Mia madre aveva preso la via di Vancouver a diciannove anni, e se si considera che una rottura familiare degna di questo nome deve valutarsi in chilometri, la sua meritava di essere misurata in continenti.

Era fuggita un 25 giugno all'alba in compagnia di un hippie di nome Dauphin.

I due dividevano le spese per la benzina, i turni di guida e le lunghe boccate da piccoli spinelli rollati, stretti come stuzzicadenti. Quando non guidava, mia madre scriveva sul quaderno. La grafia, dapprima molto pulita e ordinata, cominciò presto ad arrotolarsi e srotolarsi, a disegnare onde e qualche spirale di THC.

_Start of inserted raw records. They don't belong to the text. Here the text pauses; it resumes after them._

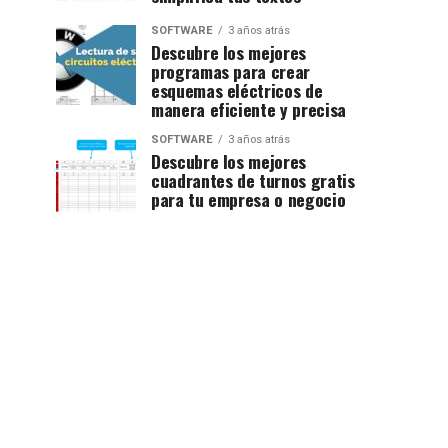
SOFTWARE
3 años atrás
Descubre los mejores
programas para crear
esquemas eléctricos de
manera eficiente y precisa
SOFTWARE
3 años atrás
Descubre los mejores
cuadrantes de turnos gratis
para tu empresa o negocio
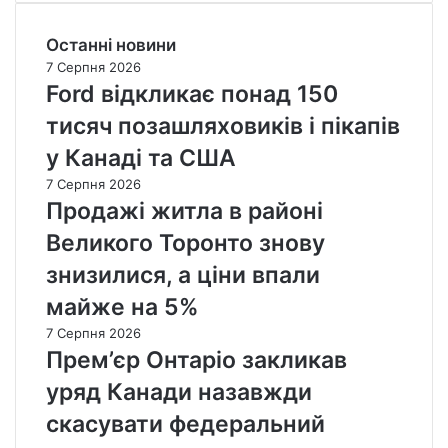
Останні новини
7 Серпня 2026
Ford відкликає понад 150
тисяч позашляховиків і пікапів
у Канаді та США
7 Серпня 2026
Продажі житла в районі
Великого Торонто знову
знизилися, а ціни впали
майже на 5%
7 Серпня 2026
Прем’єр Онтаріо закликав
уряд Канади назавжди
скасувати федеральний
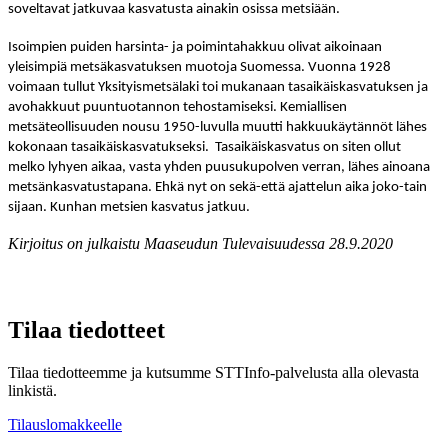
soveltavat jatkuvaa kasvatusta ainakin osissa metsiään.
Isoimpien puiden harsinta- ja poimintahakkuu olivat aikoinaan
yleisimpiä metsäkasvatuksen muotoja Suomessa. Vuonna 1928
voimaan tullut Yksityismetsälaki toi mukanaan tasaikäiskasvatuksen ja
avohakkuut puuntuotannon tehostamiseksi. Kemiallisen
metsäteollisuuden nousu 1950-luvulla muutti hakkuukäytännöt lähes
kokonaan tasaikäiskasvatukseksi. Tasaikäiskasvatus on siten ollut
melko lyhyen aikaa, vasta yhden puusukupolven verran, lähes ainoana
metsänkasvatustapana. Ehkä nyt on sekä-että ajattelun aika joko-tain
sijaan. Kunhan metsien kasvatus jatkuu.
Kirjoitus on julkaistu Maaseudun Tulevaisuudessa 28.9.2020
Tilaa tiedotteet
Tilaa tiedotteemme ja kutsumme STTInfo-palvelusta alla olevasta
linkistä.
Tilauslomakkeelle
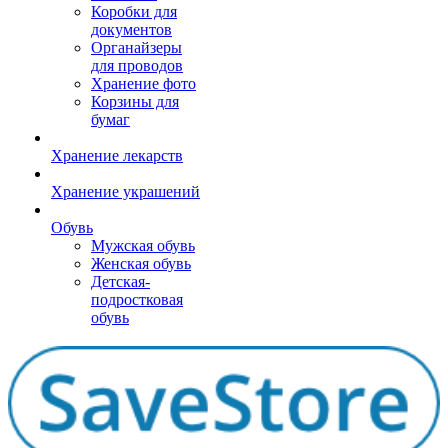
Коробки для
документов
Органайзеры
для проводов
Хранение фото
Корзины для
бумаг
Хранение лекарств
Хранение украшений
Обувь
Мужская обувь
Женская обувь
Детская-
подростковая
обувь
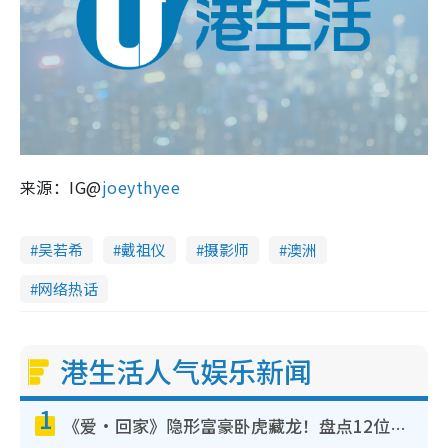
来源：IG@
joeythyee
吴若希
戴祖仪
摄影师
澳洲
网络热话
港生活人气娱乐新闻
1
《爱·回家》隐形富豪卧虎藏龙！盘点12位财气逼人的有钱艺人：这位美女3亿身家不愁做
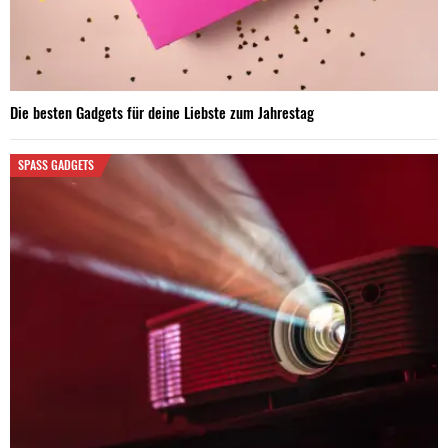
Die besten Gadgets für deine Liebste zum Jahrestag
SPASS GADGETS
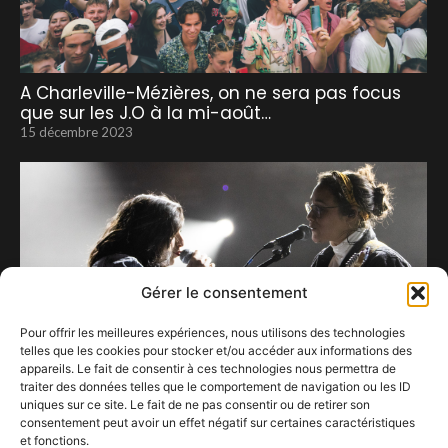
A Charleville-Mézières, on ne sera pas focus
que sur les J.O à la mi-août…
15 décembre 2023
Gérer le consentement
Pour offrir les meilleures expériences, nous utilisons des technologies
telles que les cookies pour stocker et/ou accéder aux informations des
appareils. Le fait de consentir à ces technologies nous permettra de
traiter des données telles que le comportement de navigation ou les ID
uniques sur ce site. Le fait de ne pas consentir ou de retirer son
consentement peut avoir un effet négatif sur certaines caractéristiques
et fonctions.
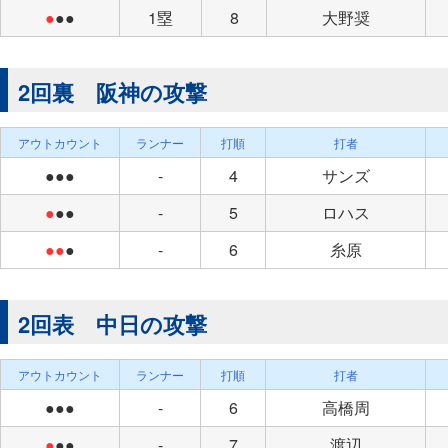
●
●●
1塁
8
大野奨
2回裏 阪神の攻撃
アウトカウント
ランナー
打順
打者
●●●
-
4
サンズ
●
●●
-
5
ロハス
●●
●
-
6
糸原
2回表 中日の攻撃
アウトカウント
ランナー
打順
打者
●●●
-
6
高橋周
●
●●
-
7
渡辺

All'inizio del secondo quaderno, si risvegliava da sola su Water Street, appena in grado di farfugliare qualcosa in inglese. Munita di taccuino, cominciò a comunicare per ideogrammi, alternando appunti e gesti. In un parco incontrò un gruppo di studenti di arti plastiche intenti a piegare in origami microscopiche razze manta di carta psichedelica. La invitarono a condividere il loro appartamento sovraffollato, il salone pieno di cuscini e la terza parte di un letto già occupato da altre due ragazze. Ogni notte, verso le due del mattino, si attorcigliavano tutte e tre sotto le coperte e fumavano spinelli discutendo di buddismo.

Mia madre giurava di non tornare mai più sulla costa est.

Se le prime settimane a Vancouver erano raccontate con abbondanza di dettagli, il seguito del suo periplo diveniva sempre più ellittico, le esigenze del nomadismo soppiantavano di gran lunga quelle della narrazione. Non restava mai nello stesso posto più di quattro mesi, partendo precipitosamente per Vittoria, Prince Rupert, San Francisco, Seattle, Juneau e mille altri luoghi che non si preoccupava sempre di identificare con chiarezza. Si guadagnava il pane grazie a miserabili espedienti: offriva ai passanti poemi di Richard Brautigan, vendeva cartoline ai turisti, faceva numeri da giocoliere, puliva camere nei motel, rubava nei supermercati.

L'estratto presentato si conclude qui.